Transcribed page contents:
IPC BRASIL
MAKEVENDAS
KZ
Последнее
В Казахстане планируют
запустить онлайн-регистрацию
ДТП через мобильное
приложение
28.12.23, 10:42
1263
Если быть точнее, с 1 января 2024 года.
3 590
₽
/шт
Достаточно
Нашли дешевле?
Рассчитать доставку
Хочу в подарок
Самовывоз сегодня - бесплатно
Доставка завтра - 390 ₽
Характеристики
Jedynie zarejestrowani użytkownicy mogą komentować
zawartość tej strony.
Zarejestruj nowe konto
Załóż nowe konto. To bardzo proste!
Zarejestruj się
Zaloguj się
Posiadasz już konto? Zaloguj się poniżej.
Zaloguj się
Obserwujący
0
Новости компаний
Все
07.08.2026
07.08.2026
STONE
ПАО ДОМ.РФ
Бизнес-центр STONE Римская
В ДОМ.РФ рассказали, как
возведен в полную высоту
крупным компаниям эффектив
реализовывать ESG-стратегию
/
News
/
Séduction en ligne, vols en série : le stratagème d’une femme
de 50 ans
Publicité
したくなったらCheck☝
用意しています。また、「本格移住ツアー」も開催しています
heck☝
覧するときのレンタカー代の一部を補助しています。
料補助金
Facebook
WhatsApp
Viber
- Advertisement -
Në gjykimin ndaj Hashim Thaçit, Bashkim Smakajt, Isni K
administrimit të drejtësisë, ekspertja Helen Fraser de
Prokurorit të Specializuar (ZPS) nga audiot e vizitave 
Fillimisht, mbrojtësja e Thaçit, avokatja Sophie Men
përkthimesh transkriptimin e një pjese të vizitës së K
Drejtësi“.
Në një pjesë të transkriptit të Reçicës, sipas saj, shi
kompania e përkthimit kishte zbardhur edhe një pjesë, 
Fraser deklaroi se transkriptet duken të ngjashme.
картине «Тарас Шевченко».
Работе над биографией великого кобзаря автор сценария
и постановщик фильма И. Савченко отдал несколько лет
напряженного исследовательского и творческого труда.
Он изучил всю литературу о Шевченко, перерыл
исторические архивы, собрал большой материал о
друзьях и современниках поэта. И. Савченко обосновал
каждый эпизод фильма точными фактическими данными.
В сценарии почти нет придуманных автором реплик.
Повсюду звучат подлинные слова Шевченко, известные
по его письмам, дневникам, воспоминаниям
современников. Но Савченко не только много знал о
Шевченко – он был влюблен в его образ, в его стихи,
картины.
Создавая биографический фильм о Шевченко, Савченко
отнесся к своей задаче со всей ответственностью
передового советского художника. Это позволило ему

## Problem description
Restating every entry above word for word is the whole task.

## Result for this exercise
IPC BRASIL
MAKEVENDAS
KZ
Последнее
В Казахстане планируют
запустить онлайн-регистрацию
ДТП через мобильное
приложение
28.12.23, 10:42
1263
Если быть точнее, с 1 января 2024 года.
3 590
₽
/шт
Достаточно
Нашли дешевле?
Рассчитать доставку
Хочу в подарок
Самовывоз сегодня - бесплатно
Доставка завтра - 390 ₽
Характеристики
Jedynie zarejestrowani użytkownicy mogą komentować
zawartość tej strony.
Zarejestruj nowe konto
Załóż nowe konto. To bardzo proste!
Zarejestruj się
Zaloguj się
Posiadasz już konto? Zaloguj się poniżej.
Zaloguj się
Obserwujący
0
Новости компаний
Все
07.08.2026
07.08.2026
STONE
ПАО ДОМ.РФ
Бизнес-центр STONE Римская
В ДОМ.РФ рассказали, как
возведен в полную высоту
крупным компаниям эффектив
реализовывать ESG-стратегию
/
News
/
Séduction en ligne, vols en série : le stratagème d’une femme
de 50 ans
Publicité
したくなったらCheck☝
用意しています。また、「本格移住ツアー」も開催しています
heck☝
覧するときのレンタカー代の一部を補助しています。
料補助金
Facebook
WhatsApp
Viber
- Advertisement -
Në gjykimin ndaj Hashim Thaçit, Bashkim Smakajt, Isni K
administrimit të drejtësisë, ekspertja Helen Fraser de
Prokurorit të Specializuar (ZPS) nga audiot e vizitave 
Fillimisht, mbrojtësja e Thaçit, avokatja Sophie Men
përkthimesh transkriptimin e një pjese të vizitës së K
Drejtësi“.
Në një pjesë të transkriptit të Reçicës, sipas saj, shi
kompania e përkthimit kishte zbardhur edhe një pjesë, 
Fraser deklaroi se transkriptet duken të ngjashme.
картине «Тарас Шевченко».
Работе над биографией великого кобзаря автор сценария
и постановщик фильма И. Савченко отдал несколько лет
напряженного исследовательского и творческого труда.
Он изучил всю литературу о Шевченко, перерыл
исторические архивы, собрал большой материал о
друзьях и современниках поэта. И. Савченко обосновал
каждый эпизод фильма точными фактическими данными.
В сценарии почти нет придуманных автором реплик.
Повсюду звучат подлинные слова Шевченко, известные
по его письмам, дневникам, воспоминаниям
современников. Но Савченко не только много знал о
Шевченко – он был влюблен в его образ, в его стихи,
картины.
Создавая биографический фильм о Шевченко, Савченко
отнесся к своей задаче со всей ответственностью
передового советского художника. Это позволило ему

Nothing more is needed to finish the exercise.